Você sabe ir atrás de quem te interessa? Faça o teste!
Para o auditor Erick Kluft já não existe mais essa divisão entre o que homens e mulheres devem fazer, tudo depende da postura. Atualmente solteiro, ele gosta de conquistar, mas não vê problema em levar adiante um romance com uma garota que tenha tomado a atitude na hora da conquista. Isso, obviamente, se ela tiver valores parecidos com os seus. "A mulher pode chegar sem ser vulgar, a questão é como fazer.
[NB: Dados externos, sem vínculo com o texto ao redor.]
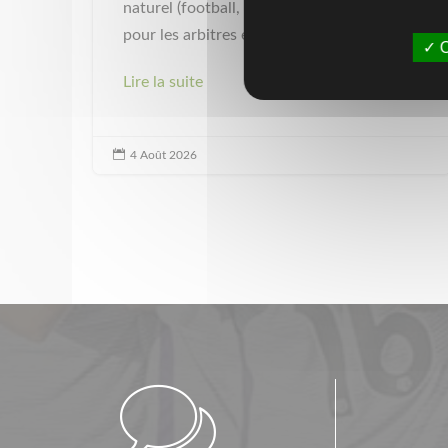
naturel (football, rugbyVisibilité maximale
pour les arbitres et...
O
Lire la suite

4 Août 2026
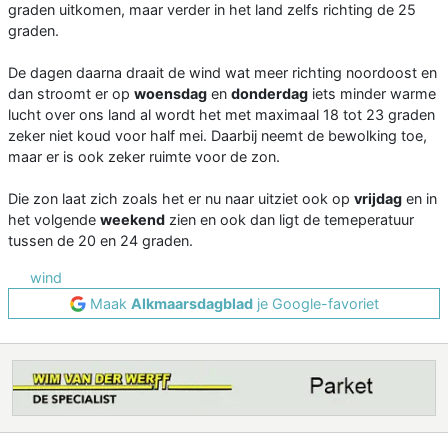
graden uitkomen, maar verder in het land zelfs richting de 25
graden.
De dagen daarna draait de wind wat meer richting noordoost en
dan stroomt er op
woensdag
en
donderdag
iets minder warme
lucht over ons land al wordt het met maximaal 18 tot 23 graden
zeker niet koud voor half mei. Daarbij neemt de bewolking toe,
maar er is ook zeker ruimte voor de zon.
Die zon laat zich zoals het er nu naar uitziet ook op
vrijdag
en in
het volgende
weekend
zien en ook dan ligt de temeperatuur
tussen de 20 en 24 graden.
wind
Maak
Alkmaarsdagblad
je Google-favoriet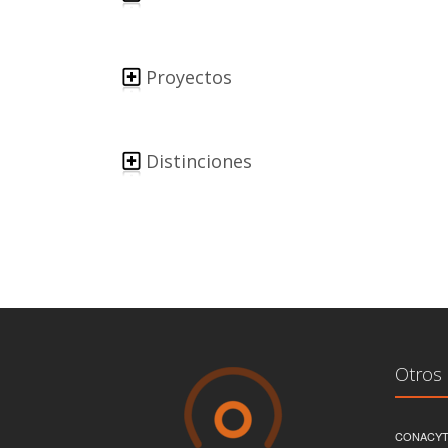
Proyectos
Distinciones
Otros 
CONACY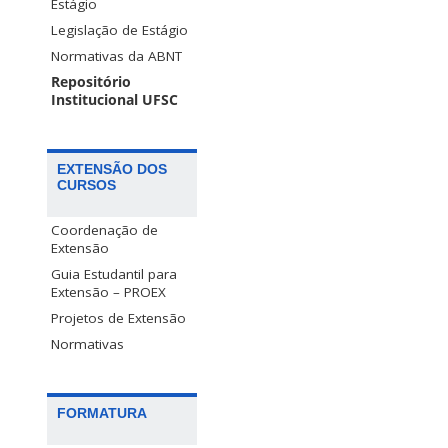
Estágio
Legislação de Estágio
Normativas da ABNT
Repositório
Institucional UFSC
EXTENSÃO DOS
CURSOS
Coordenação de
Extensão
Guia Estudantil para
Extensão – PROEX
Projetos de Extensão
Normativas
FORMATURA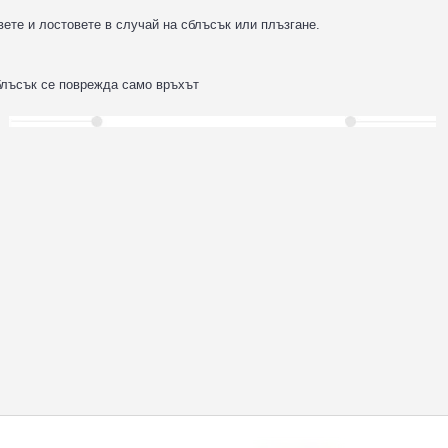
ете и лостовете в случай на сблъсък или плъзгане.
сблъсък се поврежда само връхът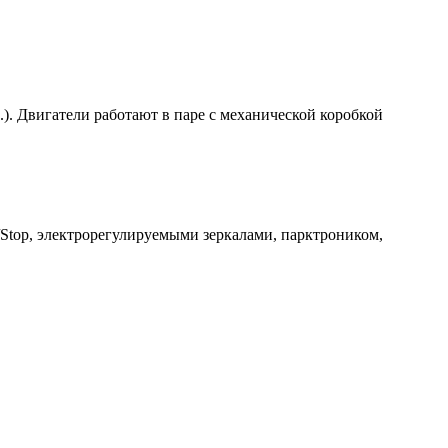
с.). Двигатели работают в паре с механической коробкой
/Stop, электрорегулируемыми зеркалами, парктроником,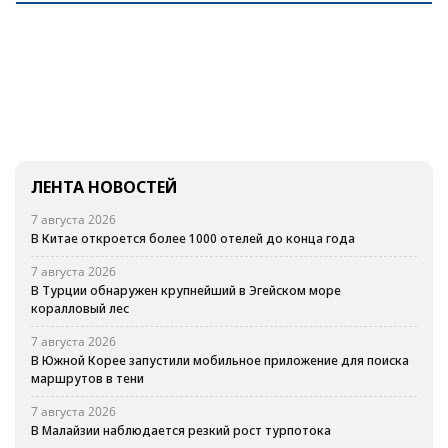
ЛЕНТА НОВОСТЕЙ
7 августа 2026
В Китае откроется более 1000 отелей до конца года
7 августа 2026
В Турции обнаружен крупнейший в Эгейском море
коралловый лес
7 августа 2026
В Южной Корее запустили мобильное приложение для поиска
маршрутов в тени
7 августа 2026
В Малайзии наблюдается резкий рост турпотока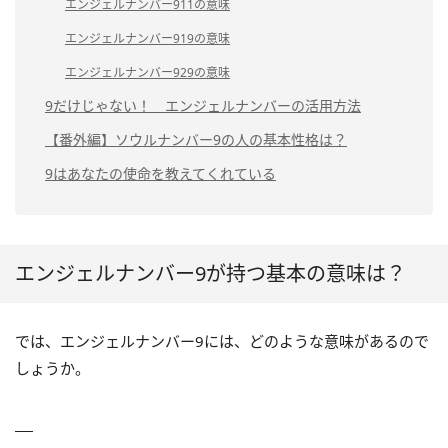
エンジェルナンバー911の意味
エンジェルナンバー919の意味
エンジェルナンバー929の意味
9だけじゃない！ エンジェルナンバーの活用方法
【番外編】ソウルナンバー9の人の基本性格は？
9はあなたの使命を教えてくれている
エンジェルナンバー9が持つ基本の意味は？
では、エンジェルナンバー9には、どのような意味があるので
しょうか。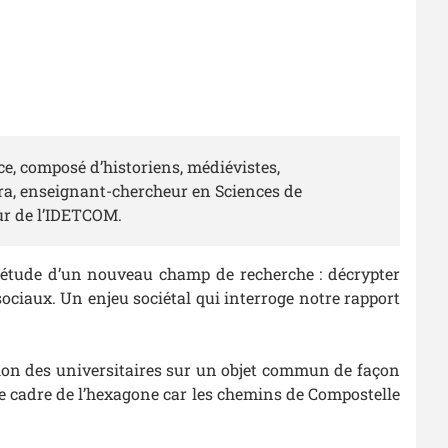
e, composé d’historiens, médiévistes,
ra, enseignant-chercheur en Sciences de
eur de l’IDETCOM.
l’étude d’un nouveau champ de recherche : décrypter
ciaux. Un enjeu sociétal qui interroge notre rapport
ion des universitaires sur un objet commun de façon
e cadre de l’hexagone car les chemins de Compostelle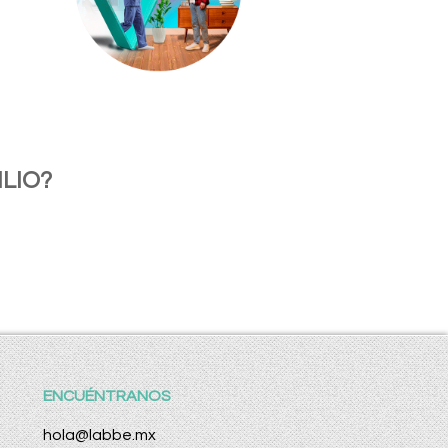
LIO?
ENCUÉNTRANOS
hola@labbe.mx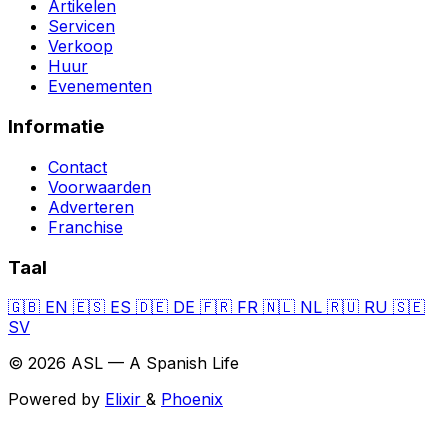
Artikelen
Servicen
Verkoop
Huur
Evenementen
Informatie
Contact
Voorwaarden
Adverteren
Franchise
Taal
🇬🇧
EN
🇪🇸
ES
🇩🇪
DE
🇫🇷
FR
🇳🇱
NL
🇷🇺
RU
🇸🇪
SV
© 2026 ASL — A Spanish Life
Powered by
Elixir
&
Phoenix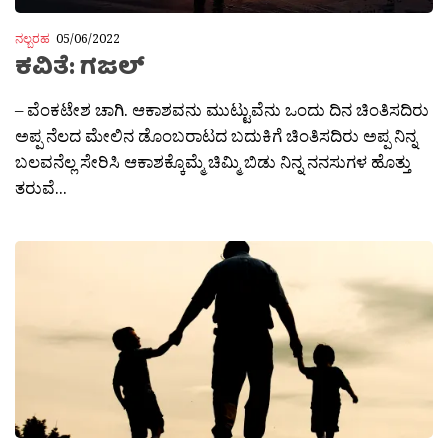
ನಲ್ಬರಹ
05/06/2022
ಕವಿತೆ: ಗಜಲ್
– ವೆಂಕಟೇಶ ಚಾಗಿ. ಆಕಾಶವನು ಮುಟ್ಟುವೆನು ಒಂದು ದಿನ ಚಿಂತಿಸದಿರು
ಅಪ್ಪ ನೆಲದ ಮೇಲಿನ ಡೊಂಬರಾಟದ ಬದುಕಿಗೆ ಚಿಂತಿಸದಿರು ಅಪ್ಪ ನಿನ್ನ
ಬಲವನೆಲ್ಲ ಸೇರಿಸಿ ಆಕಾಶಕ್ಕೊಮ್ಮೆ ಚಿಮ್ಮಿ ಬಿಡು ನಿನ್ನ ನನಸುಗಳ ಹೊತ್ತು
ತರುವೆ...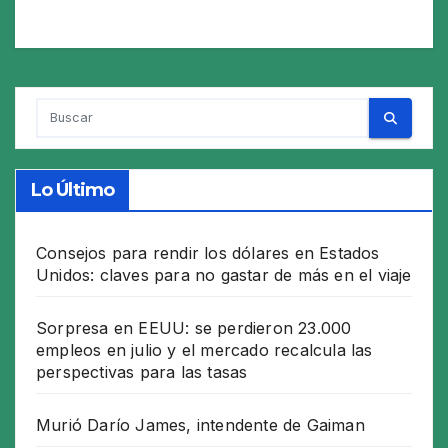
Lo Último
Consejos para rendir los dólares en Estados
Unidos: claves para no gastar de más en el viaje
Sorpresa en EEUU: se perdieron 23.000
empleos en julio y el mercado recalcula las
perspectivas para las tasas
Murió Darío James, intendente de Gaiman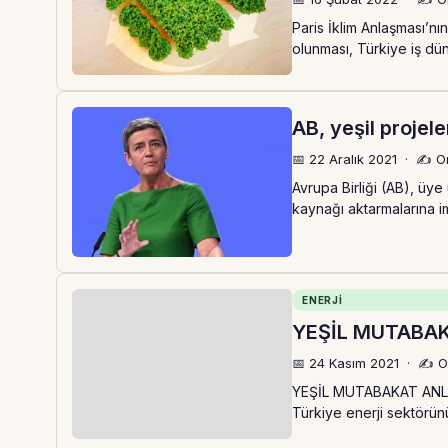
Paris İklim Anlaşması’nı
olunması, Türkiye iş dün
AB, yeşil projel
📅 22 Aralık 2021
·
✍️ O
Avrupa Birliği (AB), üye
kaynağı aktarmalarına 
ENERJİ
YEŞİL MUTABA
📅 24 Kasım 2021
·
✍️ O
YEŞİL MUTABAKAT ANLA
Türkiye enerji sektörünü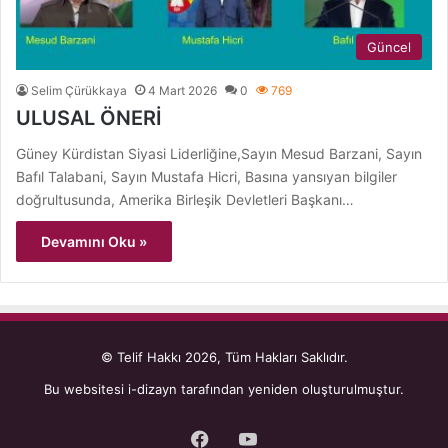
Güncel
Selim Çürükkaya
4 Mart 2026
0
769
ULUSAL ÖNERİ
Güney Kürdistan Siyasi Liderliğine,Sayın Mesud Barzani, Sayın
Bafıl Talabani, Sayın Mustafa Hicri, Basına yansıyan bilgiler
doğrultusunda, Amerika Birleşik Devletleri Başkanı…
Devamını Oku »
© Telif Hakkı 2026, Tüm Hakları Saklıdır.
Bu websitesi
i-dizayn
tarafından yeniden oluşturulmuştur.
Facebook
YouTube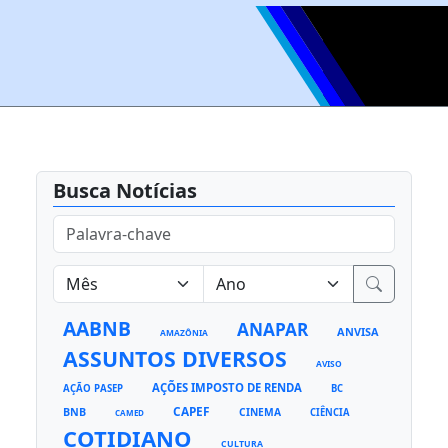
Busca Notícias
AABNB
ANAPAR
ANVISA
AMAZÔNIA
ASSUNTOS DIVERSOS
AVISO
AÇÕES IMPOSTO DE RENDA
AÇÃO PASEP
BC
CAPEF
BNB
CINEMA
CIÊNCIA
CAMED
COTIDIANO
CULTURA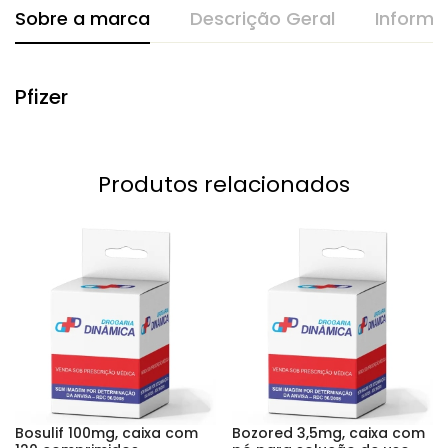
Sobre a marca
Descrição Geral
Informa
Pfizer
Produtos relacionados
Bosulif 100mg, caixa com
Bozored 3,5mg, caixa com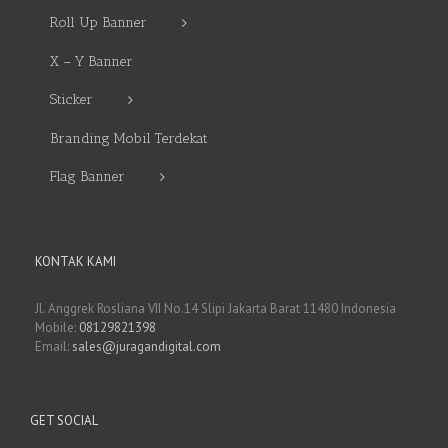
Roll Up Banner
X – Y Banner
Sticker
Branding Mobil Terdekat
Flag Banner
KONTAK KAMI
Jl. Anggrek Rosliana VII No.14 Slipi Jakarta Barat 11480 Indonesia
Mobile:
08129821398
Email:
sales@juragandigital.com
GET SOCIAL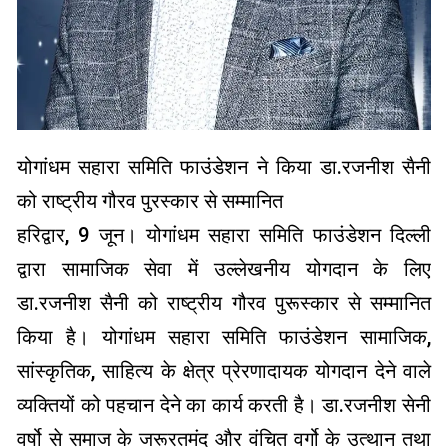
योगांधम सहारा समिति फाउंडेशन ने किया डा.रजनीश सैनी
को राष्ट्रीय गौरव पुरस्कार से सम्मानित
हरिद्वार, 9 जून। योगांधम सहारा समिति फाउंडेशन दिल्ली
द्वारा सामाजिक सेवा में उल्लेखनीय योगदान के लिए
डा.रजनीश सैनी को राष्ट्रीय गौरव पुरूस्कार से सम्मानित
किया है। योगांधम सहारा समिति फाउंडेशन सामाजिक,
सांस्कृतिक, साहित्य के क्षेत्र प्रेरणादायक योगदान देने वाले
व्यक्तियों को पहचान देने का कार्य करती है। डा.रजनीश सेनी
वर्षो से समाज के जरूरतमंद और वंचित वर्गो के उत्थान तथा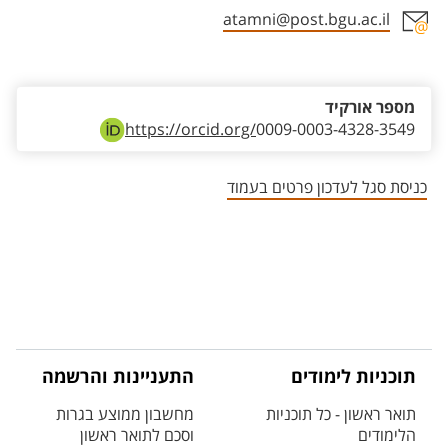
atamni@post.bgu.ac.il
אזור צור קשר עם איש הסגל
מספר אורקיד
https://orcid.org/
0009-0003-4328-3549
כניסת סגל לעדכון פרטים בעמוד
תוכניות לימודים
התעניינות והרשמה
תואר ראשון - כל תוכניות
מחשבון ממוצע בגרות
הלימודים
וסכם לתואר ראשון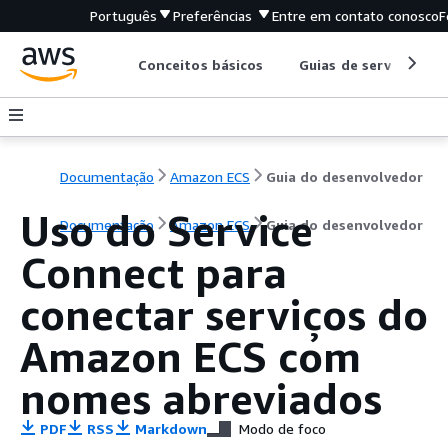
Português
Preferências
Entre em contato conosco
F
Conceitos básicos
Guias de serviço
Documentação
Amazon ECS
Guia do desenvolvedor
Uso do Service
Documentação
Amazon ECS
Guia do desenvolvedor
Connect para
conectar serviços do
Amazon ECS com
nomes abreviados
PDF
RSS
Markdown
Modo de foco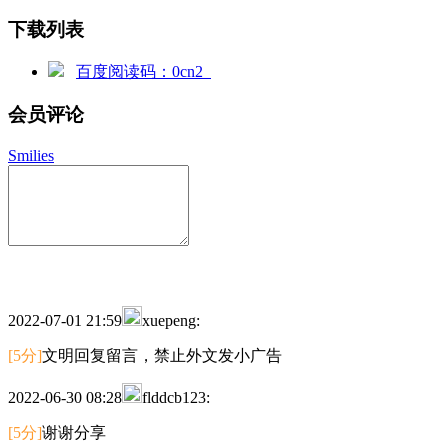
下载列表
百度阅读码：0cn2
会员评论
Smilies
2022-07-01 21:59
xuepeng:
[5分]
文明回复留言，禁止外文发小广告
2022-06-30 08:28
flddcb123:
[5分]
谢谢分享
E tem mulher que sabe", diz ele, que admite já ter sido a "caça", e não o "caçador" algumas vezes.
A eterna discussão sobre transar ou não no primeiro encontro é indiferente para o auditor. "Por que eu posso e ela não?", questiona. Ele acredita que, hoje em dia, o relacionamento naturalmente inclui o sexo. "Se a pessoa gosta de você, se sente atraída, ela vai querer que role". E esse posicionamento, segundo ele, vale tanto para homem quanto para a mulher. "Eu já me apaixonei por mulheres que cederam na primeira noite. Não vejo mal nisso", afirma.
Outro ponto polêmico nesta guerra dos sexos é o fazer-se de difícil. Mesmo a fim, muitas mulheres insistem em dizer "não" no início da conquista e assumem esse comportamento como regra. Erick acredita que existem mulheres extremamente difíceis que se tornam um desafio para o homem apenas pela questão da conquista, mas que depois perdem a graça. Por outro lado, existem outras que não fazem joguinhos e que são extremamente interessantes. Ou seja, a negativa não é, necessariamente, o que se espera de uma mulher. "Dá para cansar quando se escuta ‘não' demais. Já desisti uma vez porque me senti enrolado", conta.
Já para o empresário Leonardo Pereira o "não" na hora da paquera é... não! Mulher que faz charme, definitivamente, não tem vez com ele, mesmo que esteja só fazendo tipo. "Quando uma mulher faz boca torta ou olha para o lado eu já dou o fora", diz. Segundo Leonardo, essa atitude pode até valorizar a conquista para outros homens, mas com ele o papo é outro. "Eu curto muito a sinceridade. Odeio joguinhos!". Na opinião do empresário, a mulher que não perde tempo fazendo charme mostra que é mais decidida. Essa sim seria a mulher moderna. "Gosto de conquistar. Só que é muito chato ficar bancando o bobo diante de uma garota que está a fim, mas não demonstra. É como se ela precisasse sentir que me tem na mão antes de qualquer coisa".
Invertendo papéis
Mas quando a situação se inverte e uma mulher chega nele... "Minha última namorada foi quem tomou a iniciativa. Primeiro tentou em um forró, mas na época eu estava enrolado e nada aconteceu. Em outra ocasião, já chegou falando na minha orelha", conta. Atitude pouca é bobagem! Quem escuta isso pode até achar que ele está fazendo tipo e que essa história não passou de alguns meses. Ledo engano! O namoro não só durou três anos e meio, como virou noivado e por pouco não se concretizou em um casamento.